Whenever a picture appears, leave it out while repeating all the other data exactly.

__Input records__.

* * * *

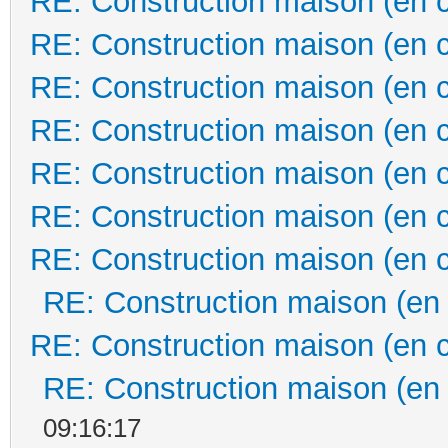
RE: Construction maison (en 
RE: Construction maison (en 
RE: Construction maison (en 
RE: Construction maison (en 
RE: Construction maison (en 
RE: Construction maison (en 
RE: Construction maison (en 
RE: Construction maison (en
RE: Construction maison (en 
RE: Construction maison (en
09:16:17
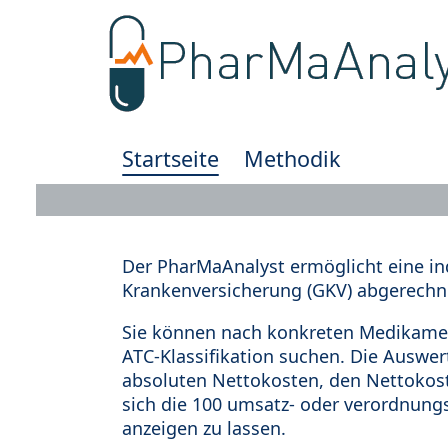
Startseite
Methodik
Der PharMaAnalyst ermöglicht eine in
Krankenversicherung (GKV) abgerechn
Sie können nach konkreten Medikamen
ATC-Klassifikation suchen. Die Auswe
absoluten Nettokosten, den Nettokost
sich die 100 umsatz- oder verordnung
anzeigen zu lassen.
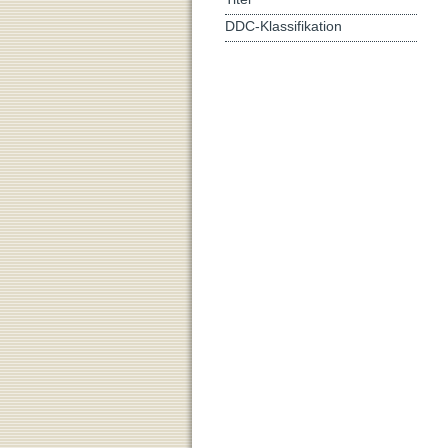
DDC-Klassifikation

* * * *

__Result of this task__.
RE: Construction maison (en 
RE: Construction maison (en 
RE: Construction maison (en 
RE: Construction maison (en 
RE: Construction maison (en 
RE: Construction maison (en 
RE: Construction maison (en 
RE: Construction maison (en
RE: Construction maison (en 
RE: Construction maison (en
09:16:17
Startseite
Methodik
Der PharMaAnalyst ermöglicht eine in
Krankenversicherung (GKV) abgerechn
Sie können nach konkreten Medikamen
ATC-Klassifikation suchen. Die Auswe
absoluten Nettokosten, den Nettokost
sich die 100 umsatz- oder verordnung
anzeigen zu lassen.
DDC-Klassifikation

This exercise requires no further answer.